Please write out exactly the lines of the data below from the line holding "последние новинки игровой индуст" through the line holding "через торрент и для этого вам да", and leave out the rest.

## Input for this task

....

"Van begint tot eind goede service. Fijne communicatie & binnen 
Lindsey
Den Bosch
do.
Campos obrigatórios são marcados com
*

....

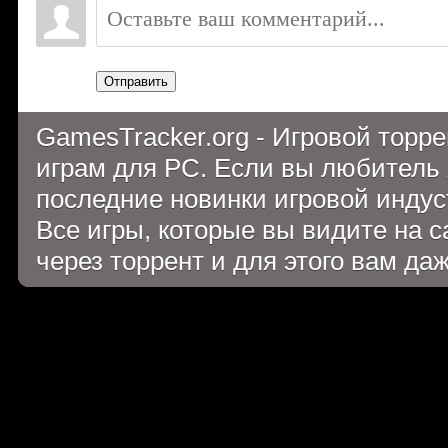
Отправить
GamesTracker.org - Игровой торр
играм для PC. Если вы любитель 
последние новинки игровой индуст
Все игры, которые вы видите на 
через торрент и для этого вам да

....

## Response below
последние новинки игровой индуст
Все игры, которые вы видите на 
через торрент и для этого вам да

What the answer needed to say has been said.